◆ Task requirements
Omit every picture and output the rest of the records exactly as they are.

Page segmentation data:
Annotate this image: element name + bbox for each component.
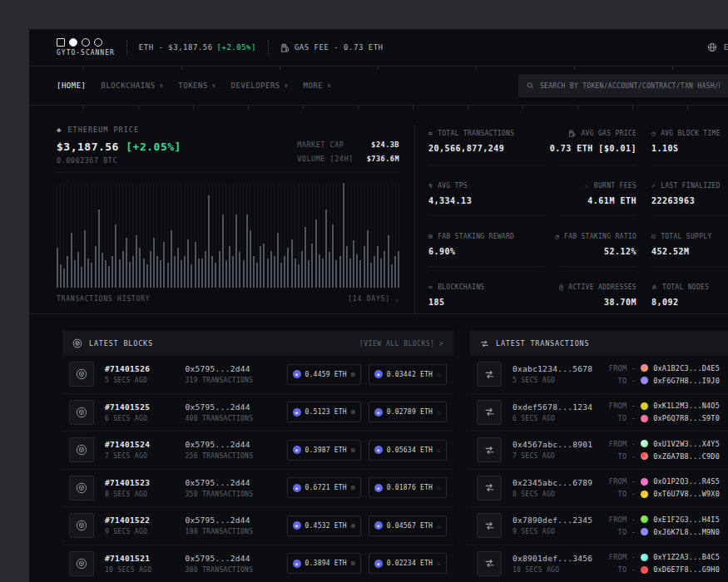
view-all-blocks-link[interactable]: [VIEW ALL BLOCKS] > [359, 340, 443, 348]
chart-bar [84, 230, 86, 288]
chart-bar [153, 238, 155, 288]
block-number[interactable]: #71401526 [105, 364, 185, 373]
from-address[interactable]: 0xA1B2C3...D4E5 [653, 364, 720, 372]
from-avatar [641, 478, 648, 486]
txn-hash[interactable]: 0x4567abc...8901 [513, 440, 609, 449]
chart-bar [105, 260, 106, 288]
block-row[interactable]: #714015247 SECS AGO0x5795...2d44256 TRAN… [62, 432, 453, 470]
block-row[interactable]: #714015238 SECS AGO0x5795...2d44350 TRAN… [62, 470, 453, 508]
divider [414, 126, 415, 313]
to-label: TO - [618, 565, 636, 574]
block-row[interactable]: #714015229 SECS AGO0x5795...2d44198 TRAN… [62, 507, 453, 545]
chart-bar [384, 251, 385, 288]
stat-value: 4,334.13 [428, 196, 545, 205]
nav-item-developers[interactable]: DEVELOPERS∨ [231, 81, 289, 90]
txn-icon-box [477, 362, 502, 387]
globe-icon[interactable] [707, 42, 717, 52]
to-address[interactable]: 0xZ6A7B8...C9D0 [653, 452, 720, 461]
dot-square [57, 38, 65, 47]
stat-blockchains: ∞BLOCKCHAINS185 [428, 266, 545, 317]
chart-bar [311, 244, 313, 288]
block-age: 5 SECS AGO [105, 377, 185, 384]
to-address[interactable]: 0xD6E7F8...G9H0 [653, 565, 720, 574]
block-reward-badge: ◆0.3987 ETH⊞ [287, 440, 361, 461]
block-txn-count: 198 TRANSACTIONS [185, 528, 286, 535]
chart-bar [57, 248, 58, 288]
block-row[interactable]: #7140152110 SECS AGO0x5795...2d44300 TRA… [62, 545, 453, 582]
nav-item-blockchains[interactable]: BLOCKCHAINS∨ [102, 81, 164, 90]
txn-hash[interactable]: 0x8901def...3456 [513, 554, 609, 563]
block-hash[interactable]: 0x5795...2d44 [185, 440, 286, 449]
burnt-value: 0.04567 ETH [387, 522, 433, 530]
chart-bar [243, 260, 245, 288]
block-row[interactable]: #714015256 SECS AGO0x5795...2d44400 TRAN… [62, 394, 453, 432]
from-address[interactable]: 0xK1L2M3...N4O5 [653, 402, 720, 410]
txn-hash[interactable]: 0x2345abc...6789 [513, 478, 609, 487]
txn-icon-box [477, 400, 502, 425]
nav-divider [29, 105, 728, 106]
market-cap-label: MARKET CAP [297, 141, 353, 149]
transaction-row[interactable]: 0xabc1234...56785 SECS AGOFROM -0xA1B2C3… [470, 356, 728, 394]
transaction-row[interactable]: 0x2345abc...67898 SECS AGOFROM -0xO1P2Q3… [470, 470, 728, 508]
stat-label: LAST FINALIZED [661, 182, 721, 190]
block-row[interactable]: #714015265 SECS AGO0x5795...2d44319 TRAN… [62, 356, 453, 394]
block-reward-badge: ◆0.6721 ETH⊞ [287, 477, 361, 498]
transaction-row[interactable]: 0x4567abc...89017 SECS AGOFROM -0xU1V2W3… [470, 432, 728, 470]
block-hash[interactable]: 0x5795...2d44 [185, 478, 286, 487]
stat-avg-gas-price: AVG GAS PRICE0.73 ETH [$0.01] [560, 126, 636, 165]
chart-bar [211, 256, 213, 288]
nav-item-more[interactable]: MORE∨ [303, 81, 330, 90]
transactions-icon: ⇆ [428, 130, 433, 137]
transaction-row[interactable]: 0x7890def...23459 SECS AGOFROM -0xE1F2G3… [470, 507, 728, 545]
nav-item-home[interactable]: [HOME] [57, 81, 87, 90]
txn-hash[interactable]: 0xdef5678...1234 [513, 402, 609, 412]
to-address[interactable]: 0xP6Q7R8...S9T0 [653, 414, 720, 422]
block-number[interactable]: #71401522 [105, 515, 185, 525]
from-address[interactable]: 0xO1P2Q3...R4S5 [653, 477, 720, 486]
block-hash[interactable]: 0x5795...2d44 [185, 364, 286, 373]
eth-icon: ◆ [374, 484, 383, 492]
search-icon [527, 81, 534, 90]
to-address[interactable]: 0xJ6K7L8...M9N0 [653, 528, 720, 536]
to-avatar [641, 491, 648, 498]
to-address[interactable]: 0xT6U7V8...W9X0 [653, 490, 720, 498]
block-number[interactable]: #71401521 [105, 554, 185, 563]
finalized-icon: ✓ [651, 182, 656, 190]
chart-bar [329, 252, 330, 288]
txns-panel-header: LATEST TRANSACTIONS [470, 331, 728, 356]
reward-value: 0.4532 ETH [305, 522, 347, 530]
block-number[interactable]: #71401525 [105, 402, 185, 412]
search-bar[interactable]: SEARCH BY TOKEN/ACCOUNT/CONTRACT/TXN HAS… [518, 74, 728, 97]
chart-bar [343, 183, 344, 288]
transaction-row[interactable]: 0x8901def...345610 SECS AGOFROM -0xY1Z2A… [470, 545, 728, 582]
gift-icon: ⊞ [351, 522, 355, 530]
from-address[interactable]: 0xE1F2G3...H4I5 [653, 515, 720, 524]
nav-item-tokens[interactable]: TOKENS∨ [178, 81, 215, 90]
chart-bar [370, 263, 372, 288]
block-hash[interactable]: 0x5795...2d44 [185, 515, 286, 525]
chart-bar [136, 235, 137, 288]
block-hash[interactable]: 0x5795...2d44 [185, 402, 286, 412]
from-label: FROM - [609, 364, 636, 372]
txn-hash[interactable]: 0xabc1234...5678 [513, 364, 609, 373]
to-address[interactable]: 0xF6G7H8...I9J0 [653, 377, 720, 385]
block-number[interactable]: #71401523 [105, 478, 185, 487]
block-number[interactable]: #71401524 [105, 440, 185, 449]
block-age: 10 SECS AGO [105, 566, 185, 574]
txn-hash[interactable]: 0x7890def...2345 [513, 515, 609, 525]
from-address[interactable]: 0xY1Z2A3...B4C5 [653, 553, 720, 561]
chart-bar [67, 256, 68, 288]
chart-range-selector[interactable]: [14 DAYS] ⌄ [348, 295, 399, 303]
to-avatar [641, 377, 648, 384]
stat-value: 6.90% [428, 247, 545, 256]
to-label: TO - [618, 414, 636, 422]
nodes-icon: ⋔ [651, 284, 657, 291]
block-hash[interactable]: 0x5795...2d44 [185, 554, 286, 563]
eth-icon: ◆ [293, 560, 301, 568]
chart-bar [111, 256, 113, 288]
swap-icon [484, 407, 495, 417]
transaction-row[interactable]: 0xdef5678...12346 SECS AGOFROM -0xK1L2M3… [470, 394, 728, 432]
stat-label: FAB STAKING RATIO [564, 233, 636, 240]
chart-bar [222, 215, 224, 288]
from-address[interactable]: 0xU1V2W3...X4Y5 [653, 440, 720, 448]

◆ Exercise output
Annotate this image: element name + bbox for each component.
view-all-blocks-link[interactable]: [VIEW ALL BLOCKS] > [359, 340, 443, 348]
chart-bar [84, 230, 86, 288]
chart-bar [153, 238, 155, 288]
block-number[interactable]: #71401526 [105, 364, 185, 373]
from-address[interactable]: 0xA1B2C3...D4E5 [653, 364, 720, 372]
from-avatar [641, 478, 648, 486]
txn-hash[interactable]: 0x4567abc...8901 [513, 440, 609, 449]
chart-bar [105, 260, 106, 288]
block-row[interactable]: #714015247 SECS AGO0x5795...2d44256 TRAN… [62, 432, 453, 470]
block-row[interactable]: #714015238 SECS AGO0x5795...2d44350 TRAN… [62, 470, 453, 508]
divider [414, 126, 415, 313]
to-label: TO - [618, 565, 636, 574]
block-row[interactable]: #714015229 SECS AGO0x5795...2d44198 TRAN… [62, 507, 453, 545]
chart-bar [384, 251, 385, 288]
stat-value: 4,334.13 [428, 196, 545, 205]
nav-item-developers[interactable]: DEVELOPERS∨ [231, 81, 289, 90]
txn-icon-box [477, 362, 502, 387]
globe-icon[interactable] [707, 42, 717, 52]
to-address[interactable]: 0xZ6A7B8...C9D0 [653, 452, 720, 461]
dot-square [57, 38, 65, 47]
stat-blockchains: ∞BLOCKCHAINS185 [428, 266, 545, 317]
chart-bar [311, 244, 313, 288]
block-age: 5 SECS AGO [105, 377, 185, 384]
to-address[interactable]: 0xD6E7F8...G9H0 [653, 565, 720, 574]
block-reward-badge: ◆0.3987 ETH⊞ [287, 440, 361, 461]
block-txn-count: 198 TRANSACTIONS [185, 528, 286, 535]
chart-bar [57, 248, 58, 288]
block-row[interactable]: #7140152110 SECS AGO0x5795...2d44300 TRA… [62, 545, 453, 582]
nav-item-blockchains[interactable]: BLOCKCHAINS∨ [102, 81, 164, 90]
txn-hash[interactable]: 0x8901def...3456 [513, 554, 609, 563]
block-hash[interactable]: 0x5795...2d44 [185, 440, 286, 449]
burnt-value: 0.04567 ETH [387, 522, 433, 530]
chart-bar [243, 260, 245, 288]
block-row[interactable]: #714015256 SECS AGO0x5795...2d44400 TRAN… [62, 394, 453, 432]
from-address[interactable]: 0xK1L2M3...N4O5 [653, 402, 720, 410]
txn-hash[interactable]: 0x2345abc...6789 [513, 478, 609, 487]
txn-icon-box [477, 400, 502, 425]
nav-divider [29, 105, 728, 106]
market-cap-label: MARKET CAP [297, 141, 353, 149]
transaction-row[interactable]: 0xabc1234...56785 SECS AGOFROM -0xA1B2C3… [470, 356, 728, 394]
transaction-row[interactable]: 0x2345abc...67898 SECS AGOFROM -0xO1P2Q3… [470, 470, 728, 508]
stat-label: LAST FINALIZED [661, 182, 721, 190]
block-row[interactable]: #714015265 SECS AGO0x5795...2d44319 TRAN… [62, 356, 453, 394]
block-reward-badge: ◆0.6721 ETH⊞ [287, 477, 361, 498]
transaction-row[interactable]: 0x4567abc...89017 SECS AGOFROM -0xU1V2W3… [470, 432, 728, 470]
block-hash[interactable]: 0x5795...2d44 [185, 478, 286, 487]
stat-avg-gas-price: AVG GAS PRICE0.73 ETH [$0.01] [560, 126, 636, 165]
chart-bar [211, 256, 213, 288]
nav-item-more[interactable]: MORE∨ [303, 81, 330, 90]
transactions-icon: ⇆ [428, 130, 433, 137]
transaction-row[interactable]: 0x7890def...23459 SECS AGOFROM -0xE1F2G3… [470, 507, 728, 545]
nav-item-home[interactable]: [HOME] [57, 81, 87, 90]
txn-hash[interactable]: 0xdef5678...1234 [513, 402, 609, 412]
to-address[interactable]: 0xP6Q7R8...S9T0 [653, 414, 720, 422]
block-number[interactable]: #71401522 [105, 515, 185, 525]
from-address[interactable]: 0xO1P2Q3...R4S5 [653, 477, 720, 486]
block-hash[interactable]: 0x5795...2d44 [185, 364, 286, 373]
eth-icon: ◆ [374, 484, 383, 492]
search-icon [527, 81, 534, 90]
to-address[interactable]: 0xJ6K7L8...M9N0 [653, 528, 720, 536]
to-avatar [641, 491, 648, 498]
to-address[interactable]: 0xT6U7V8...W9X0 [653, 490, 720, 498]
block-number[interactable]: #71401521 [105, 554, 185, 563]
finalized-icon: ✓ [651, 182, 656, 190]
chart-bar [329, 252, 330, 288]
txns-panel-header: LATEST TRANSACTIONS [470, 331, 728, 356]
reward-value: 0.4532 ETH [305, 522, 347, 530]
block-number[interactable]: #71401525 [105, 402, 185, 412]
search-bar[interactable]: SEARCH BY TOKEN/ACCOUNT/CONTRACT/TXN HAS… [518, 74, 728, 97]
chart-bar [343, 183, 344, 288]
transaction-row[interactable]: 0x8901def...345610 SECS AGOFROM -0xY1Z2A… [470, 545, 728, 582]
gift-icon: ⊞ [351, 522, 355, 530]
from-address[interactable]: 0xE1F2G3...H4I5 [653, 515, 720, 524]
nav-item-tokens[interactable]: TOKENS∨ [178, 81, 215, 90]
chart-bar [370, 263, 372, 288]
block-hash[interactable]: 0x5795...2d44 [185, 515, 286, 525]
chart-bar [136, 235, 137, 288]
block-hash[interactable]: 0x5795...2d44 [185, 402, 286, 412]
from-label: FROM - [609, 364, 636, 372]
txn-hash[interactable]: 0xabc1234...5678 [513, 364, 609, 373]
to-address[interactable]: 0xF6G7H8...I9J0 [653, 377, 720, 385]
block-number[interactable]: #71401523 [105, 478, 185, 487]
block-number[interactable]: #71401524 [105, 440, 185, 449]
block-age: 10 SECS AGO [105, 566, 185, 574]
txn-hash[interactable]: 0x7890def...2345 [513, 515, 609, 525]
from-address[interactable]: 0xY1Z2A3...B4C5 [653, 553, 720, 561]
chart-bar [67, 256, 68, 288]
chart-range-selector[interactable]: [14 DAYS] ⌄ [348, 295, 399, 303]
to-avatar [641, 377, 648, 384]
stat-value: 6.90% [428, 247, 545, 256]
to-label: TO - [618, 414, 636, 422]
nodes-icon: ⋔ [651, 284, 657, 291]
block-hash[interactable]: 0x5795...2d44 [185, 554, 286, 563]
eth-icon: ◆ [293, 560, 301, 568]
chart-bar [111, 256, 113, 288]
swap-icon [484, 407, 495, 417]
transaction-row[interactable]: 0xdef5678...12346 SECS AGOFROM -0xK1L2M3… [470, 394, 728, 432]
stat-label: FAB STAKING RATIO [564, 233, 636, 240]
chart-bar [222, 215, 224, 288]
from-address[interactable]: 0xU1V2W3...X4Y5 [653, 440, 720, 448]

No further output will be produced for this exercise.